Could you resend it as [PATCH 3.12]? I will ACK in that thread.

Thanks,
Bing




2013-09-16 23:00:21

by Daniel Mack

[permalink] [raw]
Subject: Re: [PATCH 1/1] mwifiex: queue main work from main process when bailing on races

Hi Bing,

On 16.09.2013 23:14, Bing Zhao wrote:
>> diff --git a/drivers/net/wireless/mwifiex/main.c b/drivers/net/wireless/mwifiex/main.c
>> index ff4ed96..0700bc2 100644
>> --- a/drivers/net/wireless/mwifiex/main.c
>> +++ b/drivers/net/wireless/mwifiex/main.c
>> @@ -235,6 +235,7 @@ int mwifiex_main_process(struct mwifiex_adapter *adapter)
>> /* Check if already processing */
>> if (adapter->mwifiex_processing) {
>> spin_unlock_irqrestore(&adapter->main_proc_lock, flags);
>> + queue_work(adapter->workqueue, &adapter->main_work);
>
> This is specific to SDIO interface,

Is it really? By checking adapter->mwifiex_processing, the driver seems
to expect mwifiex_main_process() to be called from multiple execution
paths, and in that case, we will always loose one execution cycle in
case we bail early. I actually wonder why this didn't hit us earlier,
but I might miss a detail.

OTOH, the worst thing that can happen if the function is executed too
often is that it exits early and does nothing.

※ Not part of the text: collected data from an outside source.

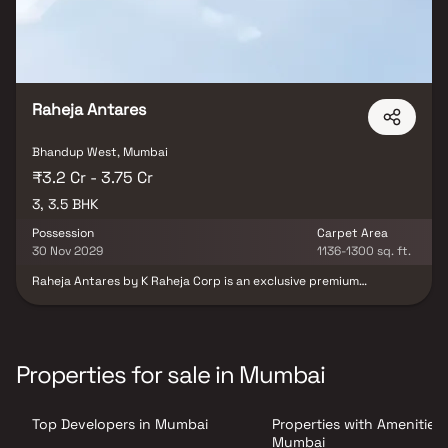
Raheja Antares
Bhandup West, Mumbai
₹3.2 Cr - 3.75 Cr
3, 3.5 BHK
Possession
Carpet Area
30 Nov 2029
1136-1300 sq. ft.
Raheja Antares by K Raheja Corp is an exclusive premium
residential project offering spacious 3 & 3.5 BHK luxury homes
with private decks. Located at the strategic JVLR-LBS Marg
junction, this landmark development offers panoramic views of
Powai Lake and lush green surroundings, combining modern urban
living with a tranquil environment. Crafted by world-renowned
Properties for sale in Mumbai
architect Hafeez Contractor and landscaped by Landscape
Tectonix, Raheja Antares is set to become a coveted real estate
destination in Mumbai’s Central Suburbs. These luxury residences
Top Developers in Mumbai
Properties with Amenities 
feature expansive private decks, efficient layouts, and the
largest-in-class living spaces, making them ideal for discerning
Mumbai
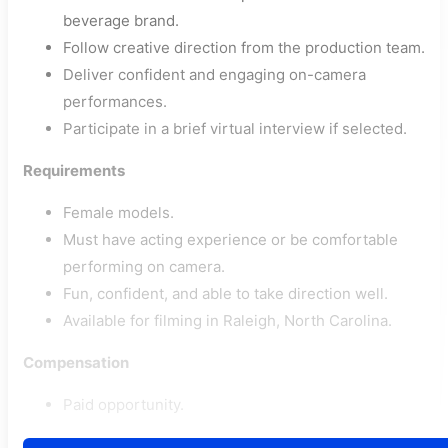
beverage brand.
Follow creative direction from the production team.
Deliver confident and engaging on-camera
performances.
Participate in a brief virtual interview if selected.
Requirements
Female models.
Must have acting experience or be comfortable
performing on camera.
Fun, confident, and able to take direction well.
Available for filming in Raleigh, North Carolina.
Compensation
Paid opportunity.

> + if (adapter->iface_type == MWIFIEX_SDIO)
> + queue_work(adapter->workqueue, &adapter->main_work);

I can of course add this, but I don't fully understand why the driver
takes care of concurrently running executing paths and then just bails
silently in case a race is detected.


Best regards,
Daniel